Thank God I pre-ordered my supply of fruit-flavoured TUMS.
The good news?
Well, earnings season has been, in a word, shocking.
It’s hard to fathom sometimes that we’re now about seven or eight months into lockdown and a severe leashing of the global economy, yet the manner in which companies and "We The People" are responding is making the world of analysts look downright foolish.
Here’s the positive backdrop continuing to build for 2021 and beyond:
- The third quarter results reconfirm the steadily improving earnings outlook that we have been highlighting since early Summer. We are continuing to see an above average proportion of companies beating Q3 estimates. Expectations for the current period (2020 Q4) are steadily rising as well.
- Don't let the short-term market chop or malaise fool you. It may appear there’s less enthusiasm about positive Q3 earnings results so far, but it’s likely due to that other thing that happened this week – an election that still seems to be unfolding.
- For the 364 S&P 500 members that have reported Q3 results already, total earnings are down -7.8% from the same period last year on -2.6% lower revenues. But - and this is HUGE: 86.3% are beating EPS estimates and 77.7% are beating revenue estimates - both records (and note the last two bullet points are in the middle of a shutdown).
- Tech Rules the future. Period. Technology sector results have been notably strong, with total Q3 earnings for the 82.4% of the sector’s market capitalization in the index that have reported +10.3% from the same period last year on +6.0% higher revenues.
- In Tech - a staggering 95.7% are beating EPS estimates and 91.5% are beating revenue estimates.

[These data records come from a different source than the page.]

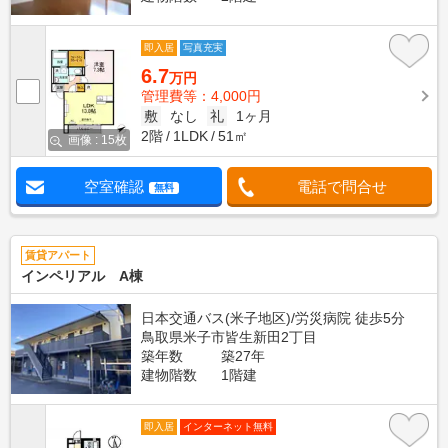
即入居
写真充実
6.7
万円
管理費等：4,000円
敷
なし
礼
1ヶ月
2階
1LDK
51㎡
画像 : 15枚
空室確認
電話で問合せ
無料
賃貸アパート
インペリアル A棟
日本交通バス(米子地区)/労災病院 徒歩5分
鳥取県米子市皆生新田2丁目
築年数
築27年
建物階数
1階建
即入居
インターネット無料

This is why we have been preparing you over the last few years for the Tech waves of change ahead.
And from here on out for Q3? Well, looking at the quarter as a whole, total S&P 500 earnings are expected to decline -10.3% on -1.5% lower revenues, which is still a huge shocker when you consider the valley through which we have travelled.

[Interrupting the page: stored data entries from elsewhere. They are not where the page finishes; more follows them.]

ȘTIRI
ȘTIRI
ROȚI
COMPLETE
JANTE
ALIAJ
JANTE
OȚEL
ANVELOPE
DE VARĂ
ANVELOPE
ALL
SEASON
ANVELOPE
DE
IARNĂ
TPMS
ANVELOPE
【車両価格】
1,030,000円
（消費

Folks, the growth picture has been steadily improving since early July, but the pace of improvement has started accelerating as companies have come out with better-than-expected results.
And please note in the chart below the evolution of the Q4 data that’s set to start being released in January of 2021 for this year-end:
Estimates for the quarter are steadily going up, a trend that we saw in Q3 as well.

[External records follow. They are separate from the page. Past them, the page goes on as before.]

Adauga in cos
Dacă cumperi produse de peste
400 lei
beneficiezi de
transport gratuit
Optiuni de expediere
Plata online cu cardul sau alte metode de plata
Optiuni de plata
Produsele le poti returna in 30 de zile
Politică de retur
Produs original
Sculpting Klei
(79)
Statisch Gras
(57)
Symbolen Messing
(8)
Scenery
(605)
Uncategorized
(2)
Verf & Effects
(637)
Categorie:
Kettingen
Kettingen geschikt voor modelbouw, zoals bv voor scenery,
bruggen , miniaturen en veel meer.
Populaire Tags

Now, looking at the calendar-year picture (below) for the S&P 500 index, earnings are expected to decline -18% on -4.3% lower revenues in 2020 and increase +22.1% on +7.6% higher revenues in 2021.
Note that estimates for both years have been going up since early July, with full-year 2021 estimates already past the 2019 level:
Ok, so had I told you on January 1st that we would be in for an 8-month global lockdown and our lives would change entirely, would you have guessed S&P 500 revenues would have only fallen 4.3%?
Let’s just say, “Probably not.”
The snapshot below gives you the quarterly evolution and evaluation, whereas the chart above is the annual picture:
Will Near-Term Improvement Surprises Continue?
In simplest terms, the answer is “Yes.”
Have a look at the latest on US employment (below).
Once again, the theme of “Surprises to the upside” continues apace:
We can see just how far off the experts were…once again.
Long-term investors have learned that when all of the above ingredients are baked into the pie, the road ahead has been marked by a clear and resounding message:
“Surprises to the upside.”
More exciting things are dead ahead.